### Data extracts
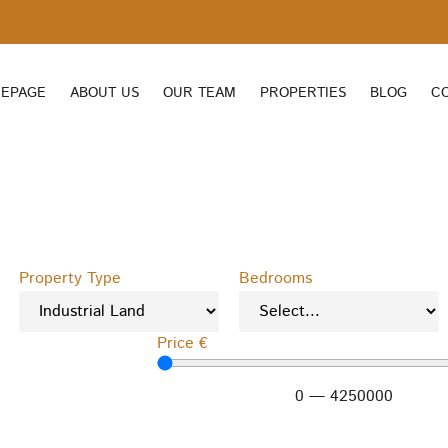
EPAGE
ABOUT US
OUR TEAM
PROPERTIES
BLOG
C
Property Type
Bedrooms
Price €
0
—
4250000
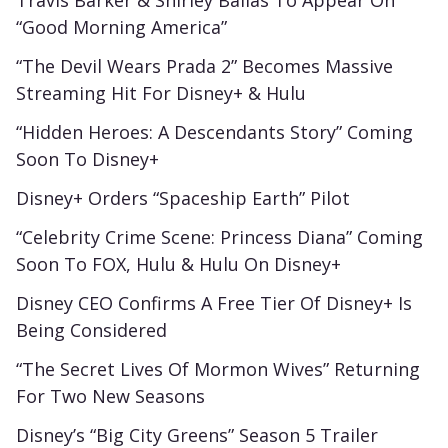
“Good Morning America”
“The Devil Wears Prada 2” Becomes Massive
Streaming Hit For Disney+ & Hulu
“Hidden Heroes: A Descendants Story” Coming
Soon To Disney+
Disney+ Orders “Spaceship Earth” Pilot
“Celebrity Crime Scene: Princess Diana” Coming
Soon To FOX, Hulu & Hulu On Disney+
Disney CEO Confirms A Free Tier Of Disney+ Is
Being Considered
“The Secret Lives Of Mormon Wives” Returning
For Two New Seasons
Disney’s “Big City Greens” Season 5 Trailer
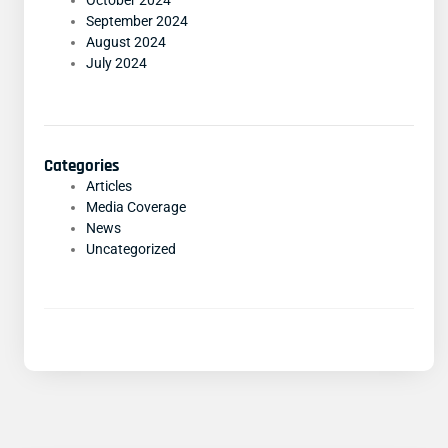
October 2024
September 2024
August 2024
July 2024
Categories
Articles
Media Coverage
News
Uncategorized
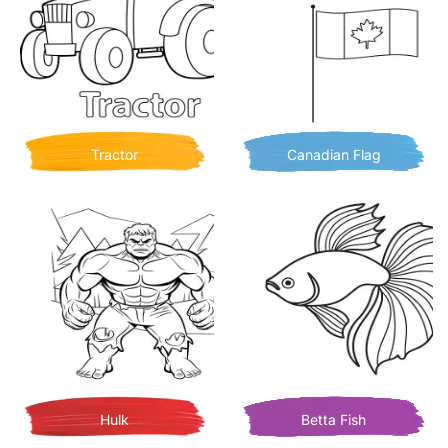
Tractor
Canadian Flag
Hulk
Betta Fish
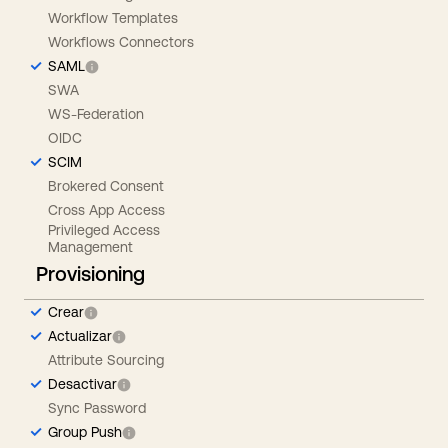
Workflow Templates
Workflows Connectors
SAML
SWA
WS-Federation
OIDC
SCIM
Brokered Consent
Cross App Access
Privileged Access
Management
Provisioning
Crear
Actualizar
Attribute Sourcing
Desactivar
Sync Password
Group Push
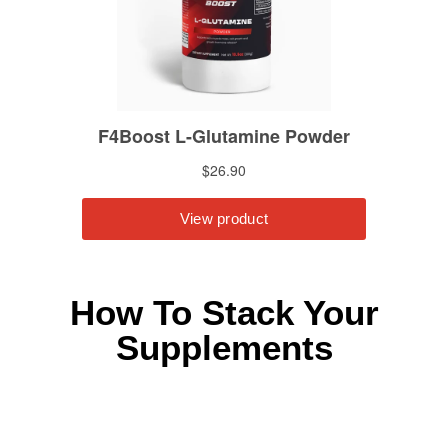
How To Stack Your
Supplements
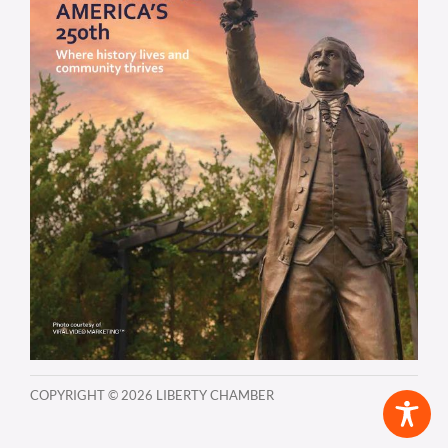
COPYRIGHT ©
2026 LIBERTY CHAMBER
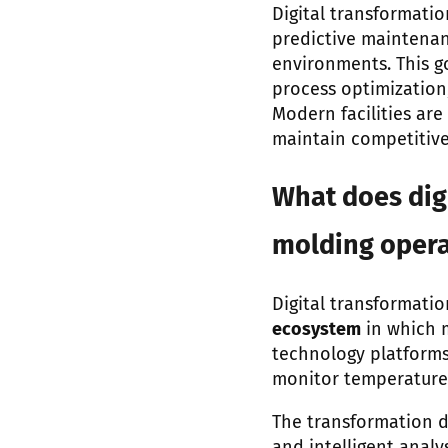
Digital transformatio
predictive maintenan
environments. This g
process optimization
Modern facilities ar
maintain competitiv
What does digi
molding opera
Digital transformati
ecosystem
in which 
technology platforms.
monitor temperature, 
The transformation d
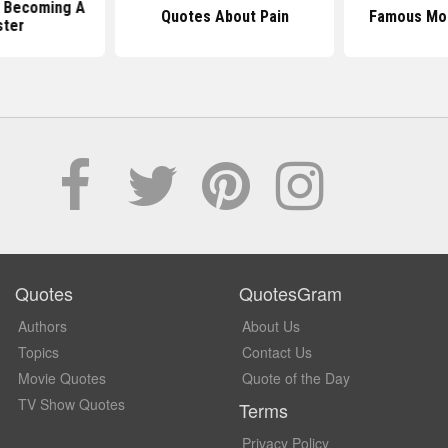
 Becoming A
Quotes About Pain
Famous Mo
ter
Quotes
QuotesGram
Authors
About Us
Topics
Contact Us
Movie Quotes
Quote of the Day
TV Show Quotes
Terms
Privacy Policy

### Task directions
Exactly as written, set down each line of the records, leaving out the pictures.

### Response box
EPAGE
ABOUT US
OUR TEAM
PROPERTIES
BLOG
C
Property Type
Bedrooms
Price €
0
—
4250000
“Good Morning America”
“The Devil Wears Prada 2” Becomes Massive
Streaming Hit For Disney+ & Hulu
“Hidden Heroes: A Descendants Story” Coming
Soon To Disney+
Disney+ Orders “Spaceship Earth” Pilot
“Celebrity Crime Scene: Princess Diana” Coming
Soon To FOX, Hulu & Hulu On Disney+
Disney CEO Confirms A Free Tier Of Disney+ Is
Being Considered
“The Secret Lives Of Mormon Wives” Returning
For Two New Seasons
Disney’s “Big City Greens” Season 5 Trailer
October 2024
September 2024
August 2024
July 2024
Categories
Articles
Media Coverage
News
Uncategorized
Tractor
Canadian Flag
Hulk
Betta Fish
Workflow Templates
Workflows Connectors
SAML
SWA
WS-Federation
OIDC
SCIM
Brokered Consent
Cross App Access
Privileged Access
Management
Provisioning
Crear
Actualizar
Attribute Sourcing
Desactivar
Sync Password
Group Push
How To Stack Your
Supplements
COPYRIGHT ©
2026 LIBERTY CHAMBER
Digital transformatio
predictive maintenan
environments. This g
process optimization
Modern facilities ar
maintain competitiv
What does digi
molding opera
Digital transformati
ecosystem
in which 
technology platforms.
monitor temperature, 
The transformation d
 Becoming A
Quotes About Pain
Famous Mo
ter
Quotes
QuotesGram
Authors
About Us
Topics
Contact Us
Movie Quotes
Quote of the Day
TV Show Quotes
Terms
Privacy Policy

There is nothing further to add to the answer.